-- YOUR ASSIGNMENT --
Among the entries below, find the line with "автомобиля, условия, диаметр, ширина, модель" and the line with "про машину з". Return exactly those lines and every line between them, but no pictures.

*** Opening DATASET EXTRACT ***

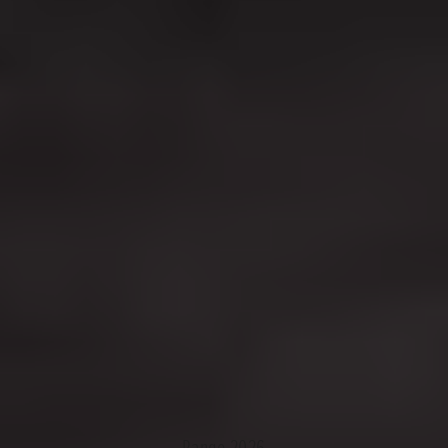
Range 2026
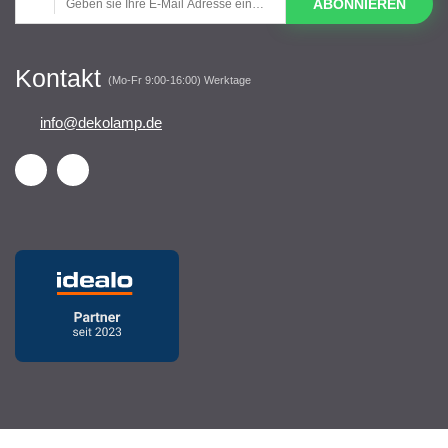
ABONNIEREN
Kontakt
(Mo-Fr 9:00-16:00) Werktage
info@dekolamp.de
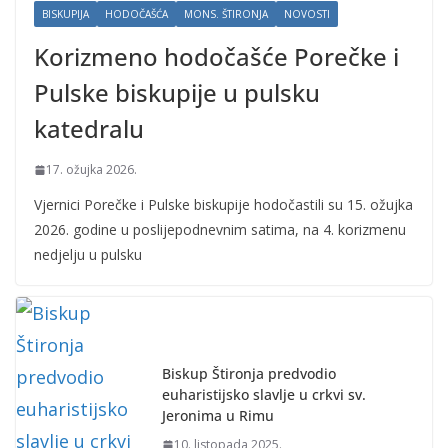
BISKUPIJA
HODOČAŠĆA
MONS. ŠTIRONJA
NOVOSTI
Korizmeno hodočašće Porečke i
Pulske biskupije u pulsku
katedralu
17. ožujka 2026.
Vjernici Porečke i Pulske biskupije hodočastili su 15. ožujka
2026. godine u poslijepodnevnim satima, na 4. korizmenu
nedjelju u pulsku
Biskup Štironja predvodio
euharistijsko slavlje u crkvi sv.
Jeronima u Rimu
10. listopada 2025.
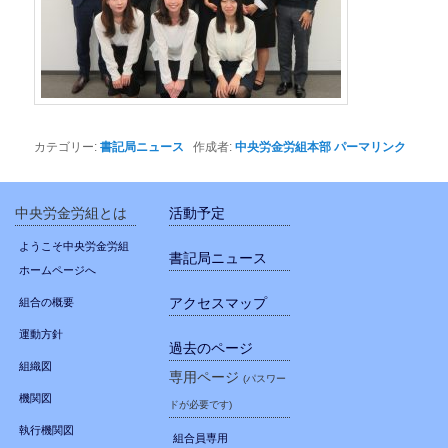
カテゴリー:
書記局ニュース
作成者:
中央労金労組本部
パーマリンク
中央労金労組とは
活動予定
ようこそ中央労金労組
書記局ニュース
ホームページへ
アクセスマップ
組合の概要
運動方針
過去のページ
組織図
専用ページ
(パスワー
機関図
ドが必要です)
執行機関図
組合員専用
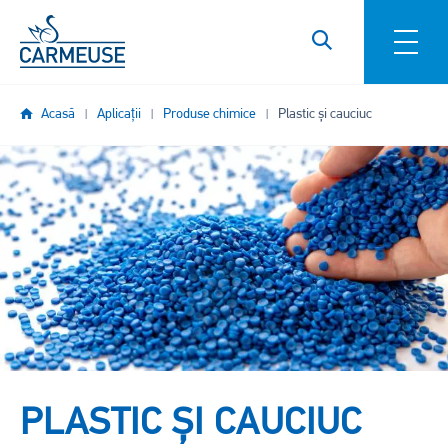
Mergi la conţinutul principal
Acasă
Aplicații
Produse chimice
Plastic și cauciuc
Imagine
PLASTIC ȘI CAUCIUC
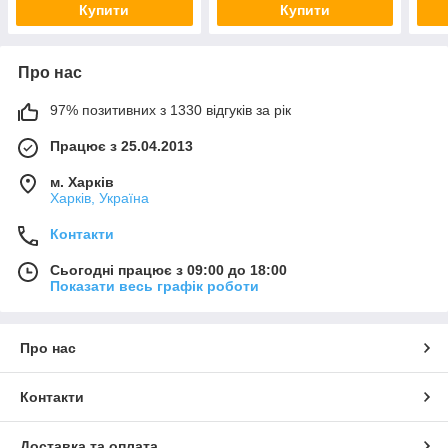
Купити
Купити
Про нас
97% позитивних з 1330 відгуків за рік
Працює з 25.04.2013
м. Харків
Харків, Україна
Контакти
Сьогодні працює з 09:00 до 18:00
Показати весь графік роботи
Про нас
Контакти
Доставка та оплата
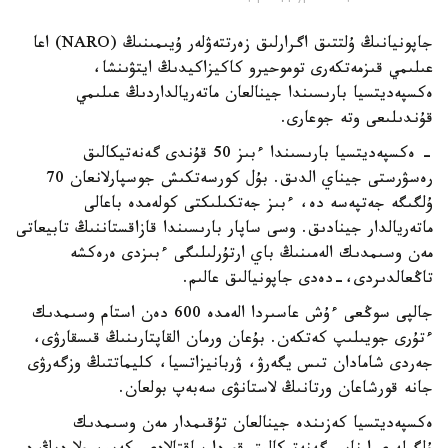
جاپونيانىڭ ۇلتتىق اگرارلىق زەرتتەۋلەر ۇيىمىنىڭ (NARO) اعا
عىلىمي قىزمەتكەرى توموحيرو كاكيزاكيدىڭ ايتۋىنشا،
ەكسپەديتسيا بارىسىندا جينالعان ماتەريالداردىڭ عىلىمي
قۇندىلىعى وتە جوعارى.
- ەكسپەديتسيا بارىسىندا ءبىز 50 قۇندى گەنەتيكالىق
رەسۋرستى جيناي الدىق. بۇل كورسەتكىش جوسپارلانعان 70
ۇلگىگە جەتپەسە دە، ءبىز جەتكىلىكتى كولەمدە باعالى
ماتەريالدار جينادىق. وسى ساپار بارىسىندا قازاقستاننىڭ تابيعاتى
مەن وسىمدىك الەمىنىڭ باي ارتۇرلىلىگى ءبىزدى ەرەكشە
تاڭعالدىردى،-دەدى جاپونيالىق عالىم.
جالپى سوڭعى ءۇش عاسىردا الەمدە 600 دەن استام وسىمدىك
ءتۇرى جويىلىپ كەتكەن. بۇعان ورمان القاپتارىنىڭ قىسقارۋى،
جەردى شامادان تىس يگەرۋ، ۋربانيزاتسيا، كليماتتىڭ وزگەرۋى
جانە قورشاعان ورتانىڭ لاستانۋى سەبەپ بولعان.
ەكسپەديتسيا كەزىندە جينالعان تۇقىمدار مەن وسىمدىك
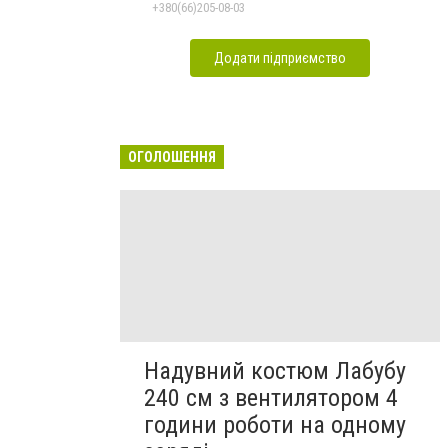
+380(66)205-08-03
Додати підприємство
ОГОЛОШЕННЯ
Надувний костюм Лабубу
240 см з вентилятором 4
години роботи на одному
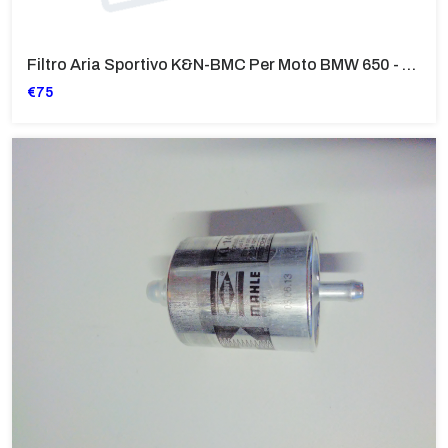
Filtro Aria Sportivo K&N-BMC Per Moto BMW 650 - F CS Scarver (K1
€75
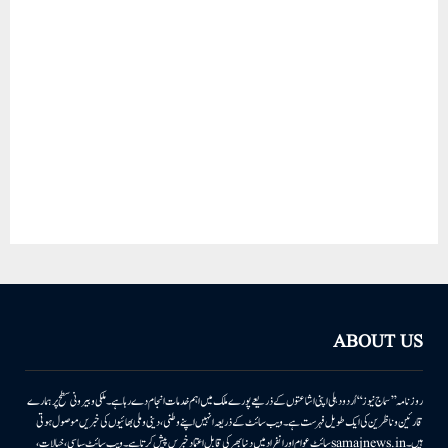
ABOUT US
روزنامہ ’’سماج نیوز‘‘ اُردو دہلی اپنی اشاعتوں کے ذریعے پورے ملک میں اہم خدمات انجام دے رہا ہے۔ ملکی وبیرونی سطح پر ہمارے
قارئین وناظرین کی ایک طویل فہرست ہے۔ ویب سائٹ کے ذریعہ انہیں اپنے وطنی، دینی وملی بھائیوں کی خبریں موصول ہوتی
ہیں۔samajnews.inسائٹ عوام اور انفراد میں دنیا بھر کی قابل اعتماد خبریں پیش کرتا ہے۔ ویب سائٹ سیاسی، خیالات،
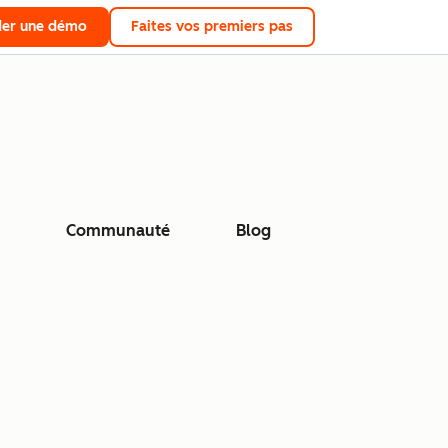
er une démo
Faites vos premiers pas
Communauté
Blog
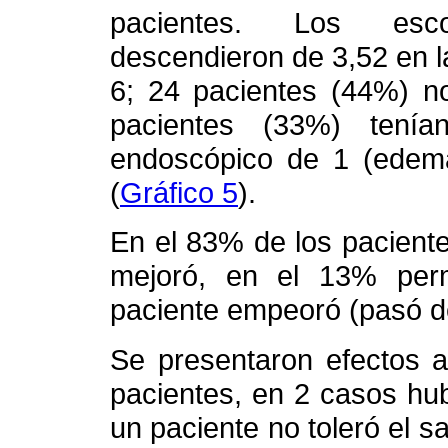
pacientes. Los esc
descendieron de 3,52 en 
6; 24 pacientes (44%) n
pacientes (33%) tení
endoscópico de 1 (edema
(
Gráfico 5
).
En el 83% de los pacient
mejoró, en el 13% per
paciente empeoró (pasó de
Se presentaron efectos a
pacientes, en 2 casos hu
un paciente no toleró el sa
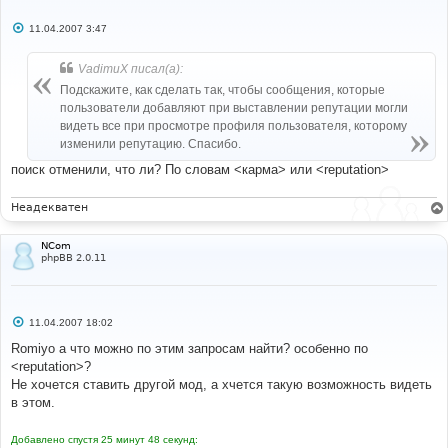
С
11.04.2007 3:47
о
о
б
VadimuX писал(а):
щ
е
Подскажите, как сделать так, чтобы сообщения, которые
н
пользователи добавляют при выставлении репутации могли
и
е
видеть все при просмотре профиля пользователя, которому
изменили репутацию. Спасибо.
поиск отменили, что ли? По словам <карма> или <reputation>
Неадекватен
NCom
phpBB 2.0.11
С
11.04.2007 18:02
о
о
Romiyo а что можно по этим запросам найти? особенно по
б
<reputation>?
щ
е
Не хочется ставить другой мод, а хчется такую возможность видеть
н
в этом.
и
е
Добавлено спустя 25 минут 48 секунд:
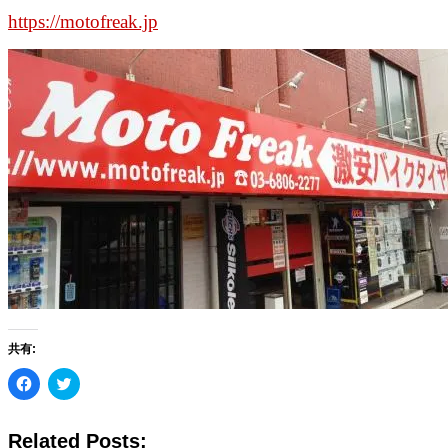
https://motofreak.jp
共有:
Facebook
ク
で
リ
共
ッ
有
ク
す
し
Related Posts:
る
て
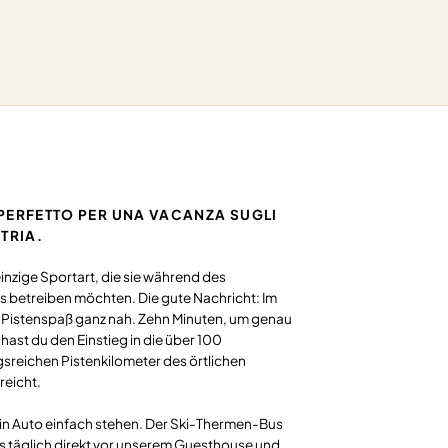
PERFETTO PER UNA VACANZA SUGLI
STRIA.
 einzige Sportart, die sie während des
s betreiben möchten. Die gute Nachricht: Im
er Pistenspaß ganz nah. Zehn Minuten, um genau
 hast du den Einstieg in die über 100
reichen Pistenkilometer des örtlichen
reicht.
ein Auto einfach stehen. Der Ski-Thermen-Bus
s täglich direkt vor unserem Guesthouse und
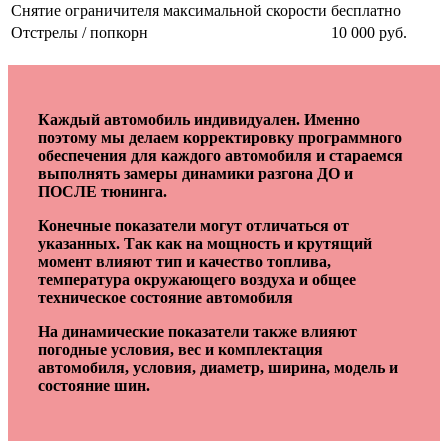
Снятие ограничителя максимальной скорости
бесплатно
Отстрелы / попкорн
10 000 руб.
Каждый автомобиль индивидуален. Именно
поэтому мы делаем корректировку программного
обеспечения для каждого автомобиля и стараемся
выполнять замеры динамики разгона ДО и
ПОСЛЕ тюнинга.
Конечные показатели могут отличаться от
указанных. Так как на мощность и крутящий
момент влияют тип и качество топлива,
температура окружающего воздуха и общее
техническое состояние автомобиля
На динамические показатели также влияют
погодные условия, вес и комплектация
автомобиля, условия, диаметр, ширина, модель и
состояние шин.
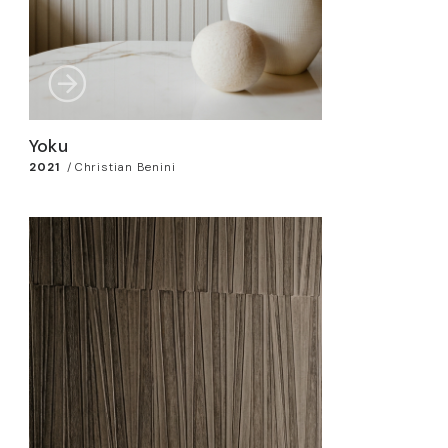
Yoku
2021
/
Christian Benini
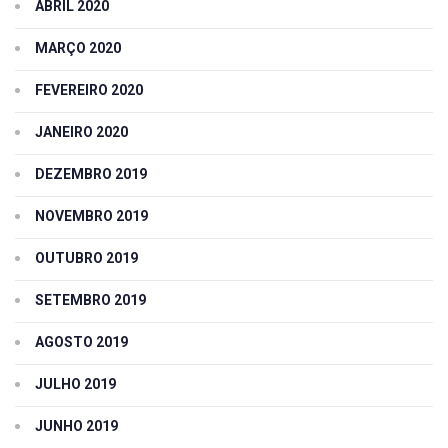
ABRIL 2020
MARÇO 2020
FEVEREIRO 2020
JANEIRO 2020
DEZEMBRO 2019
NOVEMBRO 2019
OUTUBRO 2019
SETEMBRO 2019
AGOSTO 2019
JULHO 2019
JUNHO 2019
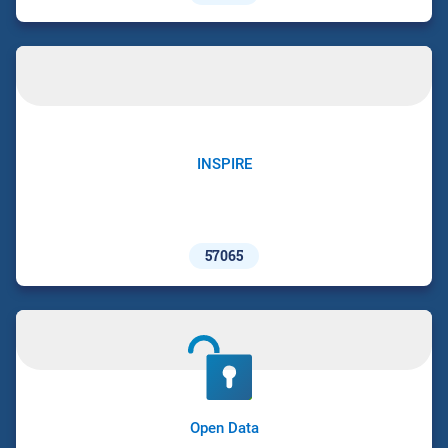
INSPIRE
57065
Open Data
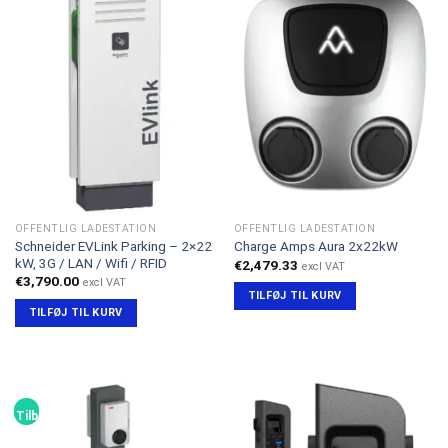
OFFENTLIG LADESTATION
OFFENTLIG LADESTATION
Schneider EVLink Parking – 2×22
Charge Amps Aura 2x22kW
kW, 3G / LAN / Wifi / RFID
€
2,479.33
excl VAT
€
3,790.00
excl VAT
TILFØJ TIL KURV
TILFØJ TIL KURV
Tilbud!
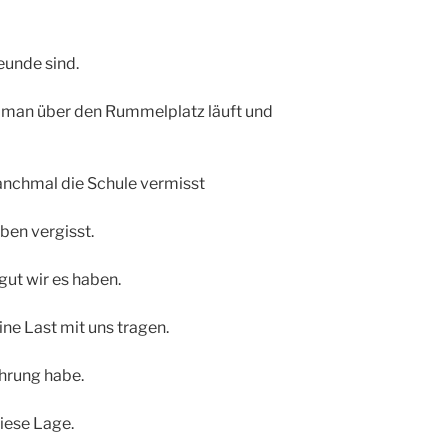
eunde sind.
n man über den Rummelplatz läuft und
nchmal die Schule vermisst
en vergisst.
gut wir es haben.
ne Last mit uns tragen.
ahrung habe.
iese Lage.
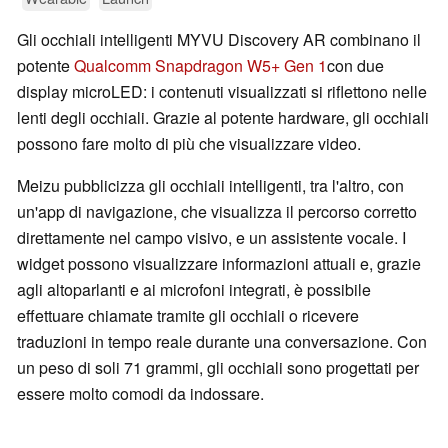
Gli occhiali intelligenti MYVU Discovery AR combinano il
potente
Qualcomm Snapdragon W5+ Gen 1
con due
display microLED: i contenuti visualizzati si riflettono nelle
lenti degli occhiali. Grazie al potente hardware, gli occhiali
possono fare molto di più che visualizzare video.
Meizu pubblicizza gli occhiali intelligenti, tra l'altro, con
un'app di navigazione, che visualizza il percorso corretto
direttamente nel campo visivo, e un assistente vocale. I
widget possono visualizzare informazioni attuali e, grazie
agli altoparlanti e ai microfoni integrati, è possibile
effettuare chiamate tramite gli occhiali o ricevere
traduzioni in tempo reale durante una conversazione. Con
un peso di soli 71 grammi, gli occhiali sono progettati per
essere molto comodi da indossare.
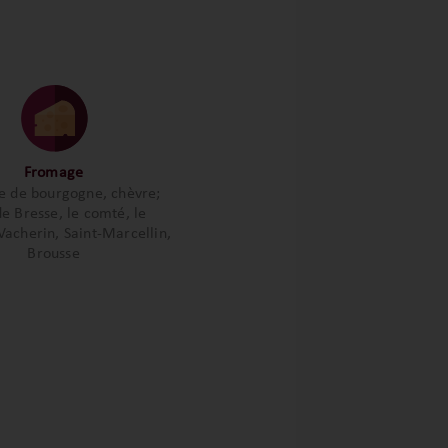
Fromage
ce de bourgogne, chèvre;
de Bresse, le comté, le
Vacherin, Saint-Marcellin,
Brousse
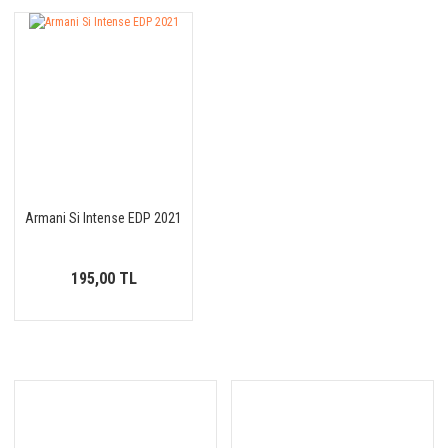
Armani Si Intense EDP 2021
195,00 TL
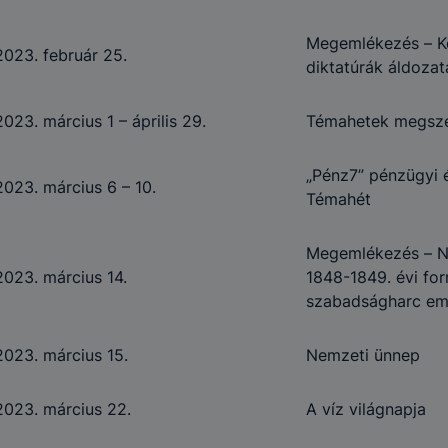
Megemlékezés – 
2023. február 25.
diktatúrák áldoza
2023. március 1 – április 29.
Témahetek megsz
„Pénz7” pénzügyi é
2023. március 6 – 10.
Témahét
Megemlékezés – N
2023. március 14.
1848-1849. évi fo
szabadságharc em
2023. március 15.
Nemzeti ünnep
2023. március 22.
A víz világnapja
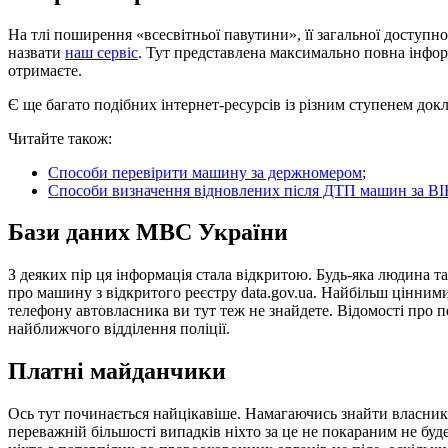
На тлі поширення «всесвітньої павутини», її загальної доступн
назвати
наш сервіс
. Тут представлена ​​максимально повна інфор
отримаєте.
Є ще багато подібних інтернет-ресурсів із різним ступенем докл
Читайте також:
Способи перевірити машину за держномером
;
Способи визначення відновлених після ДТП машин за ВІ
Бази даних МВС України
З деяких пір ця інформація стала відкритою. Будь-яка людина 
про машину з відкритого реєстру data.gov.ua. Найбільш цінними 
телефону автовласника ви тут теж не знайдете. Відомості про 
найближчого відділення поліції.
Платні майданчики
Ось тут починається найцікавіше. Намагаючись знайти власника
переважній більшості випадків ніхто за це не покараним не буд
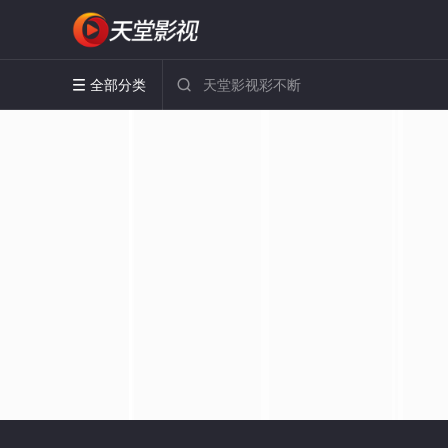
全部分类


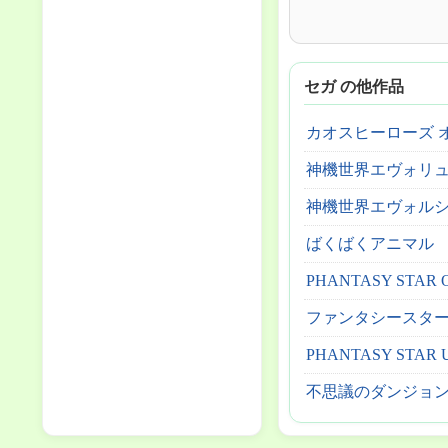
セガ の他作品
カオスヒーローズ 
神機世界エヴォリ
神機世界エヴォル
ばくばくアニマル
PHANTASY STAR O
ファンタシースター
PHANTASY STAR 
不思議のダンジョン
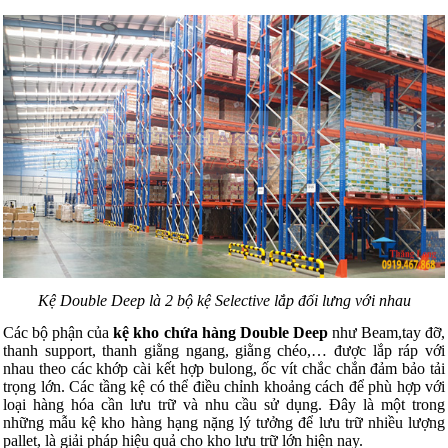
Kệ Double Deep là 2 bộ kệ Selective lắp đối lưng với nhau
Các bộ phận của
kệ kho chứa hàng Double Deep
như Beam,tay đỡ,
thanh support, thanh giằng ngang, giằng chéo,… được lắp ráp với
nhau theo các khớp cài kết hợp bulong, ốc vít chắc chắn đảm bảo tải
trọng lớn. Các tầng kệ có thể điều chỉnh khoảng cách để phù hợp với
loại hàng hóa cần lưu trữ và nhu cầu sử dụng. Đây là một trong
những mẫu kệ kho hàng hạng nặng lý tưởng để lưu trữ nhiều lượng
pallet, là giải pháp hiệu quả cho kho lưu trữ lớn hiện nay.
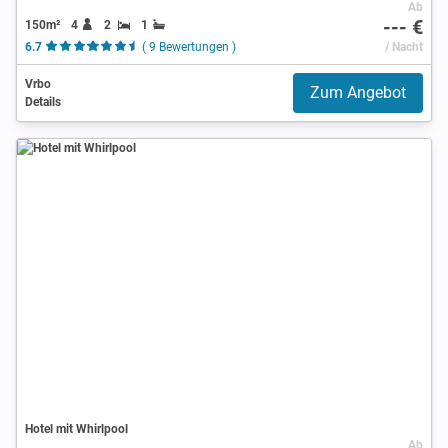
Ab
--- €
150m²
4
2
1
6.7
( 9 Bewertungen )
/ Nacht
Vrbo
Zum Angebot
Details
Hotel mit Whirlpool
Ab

*** Closing DATASET EXTRACT ***

-- EXPECTED OUTPUT --
автомобиля, условия, диаметр, ширина, модель и
состояние шин.
Yoku
2021
/
Christian Benini
ABRIL 2020
MARÇO 2020
FEVEREIRO 2020
JANEIRO 2020
DEZEMBRO 2019
NOVEMBRO 2019
OUTUBRO 2019
SETEMBRO 2019
AGOSTO 2019
JULHO 2019
JUNHO 2019
INSPIRE
57065
Open Data
OFFENTLIG LADESTATION
OFFENTLIG LADESTATION
Schneider EVLink Parking – 2×22
Charge Amps Aura 2x22kW
kW, 3G / LAN / Wifi / RFID
€
2,479.33
excl VAT
€
3,790.00
excl VAT
TILFØJ TIL KURV
TILFØJ TIL KURV
Tilbud!
eunde sind.
n man über den Rummelplatz läuft und
nchmal die Schule vermisst
en vergisst.
gut wir es haben.
ne Last mit uns tragen.
ahrung habe.
iese Lage.
Gli occhiali intelligenti MYVU Discovery AR combinano il
potente
Qualcomm Snapdragon W5+ Gen 1
con due
display microLED: i contenuti visualizzati si riflettono nelle
lenti degli occhiali. Grazie al potente hardware, gli occhiali
possono fare molto di più che visualizzare video.
Meizu pubblicizza gli occhiali intelligenti, tra l'altro, con
un'app di navigazione, che visualizza il percorso corretto
direttamente nel campo visivo, e un assistente vocale. I
widget possono visualizzare informazioni attuali e, grazie
agli altoparlanti e ai microfoni integrati, è possibile
effettuare chiamate tramite gli occhiali o ricevere
traduzioni in tempo reale durante una conversazione. Con
un peso di soli 71 grammi, gli occhiali sono progettati per
essere molto comodi da indossare.
Fromage
ce de bourgogne, chèvre;
de Bresse, le comté, le
Vacherin, Saint-Marcellin,
Brousse
Armani Si Intense EDP 2021
195,00 TL
Megemlékezés – 
2023. február 25.
diktatúrák áldoza
2023. március 1 – április 29.
Témahetek megsz
„Pénz7” pénzügyi é
2023. március 6 – 10.
Témahét
Megemlékezés – N
2023. március 14.
1848-1849. évi fo
szabadságharc em
2023. március 15.
Nemzeti ünnep
2023. március 22.
A víz világnapja
На тлі поширення «всесвітньої павутини», її загальної доступн
назвати
наш сервіс
. Тут представлена ​​максимально повна інфор
отримаєте.
Є ще багато подібних інтернет-ресурсів із різним ступенем докл
Читайте також:
Способи перевірити машину за держномером
;
Способи визначення відновлених після ДТП машин за ВІ
Бази даних МВС України
З деяких пір ця інформація стала відкритою. Будь-яка людина 
про машину з відкритого реєстру data.gov.ua. Найбільш цінними 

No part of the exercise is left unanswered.